Today’s topics include Apple’s efforts to permanently fix battery defects in the iPhone 6 and 7, the news that security researchers have found a way to crack the Secure Hash Algorithm-1 cryptographic function, Google’s lawsuit against Uber claiming theft of self-driving vehicle trade secrets and how the Cloudflare online security service responded to reports of a critical flaw in its own systems.
The message on Twitter had the ominous overtones of recent Samsung problems, when Twitter user Bree posted a video of her heat-blistered iPhone 7 Plus with smoke seeping out around the edges.
This wasn’t the first time that an iPhone 7 fire had been reported, but this was the first video of the incident to show up on social media. Previously, scattered reports of burning and exploding iPhone 7 devices had been reported, but none seemed to have public evidence.
As you might expect, the viral nature of the Twitter posting caught Apple’s attention. The company replaced the iPhone and collected the burned one to investigate. The incident happened on Feb. 22 and Apple hasn’t had time to complete its investigation.

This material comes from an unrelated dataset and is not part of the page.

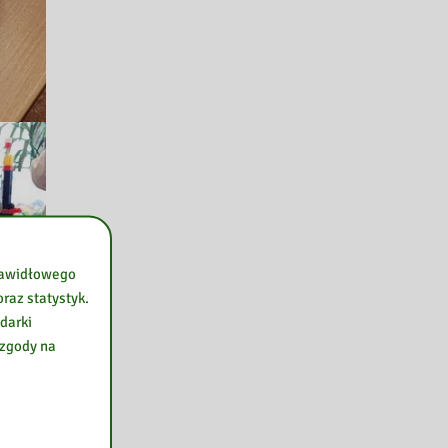
prawidłowego
raz statystyk.
darki
 zgody na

Security researchers at Google and the CWI Institute in Amsterdam have found a way to crack the Secure Hash Algorithm-1 cryptographic function.
The two organizations Thursday announced what they described as the first practical collision attack against SHA-1. In other words, what they have done is find a way to mathematically generate identical SHA-1 hashes for two entirely different sets of content, something that should typically never happen with a hash function.
A cryptographic hash is basically an alphanumeric representation of input data. A sentence or a word that goes through a cryptographic function comes out as a unique hash value or a fixed-length string of letters and numbers that bear no resemblance to the input data. With a strong hash function it is almost impossible to reverse the hash value to its original content.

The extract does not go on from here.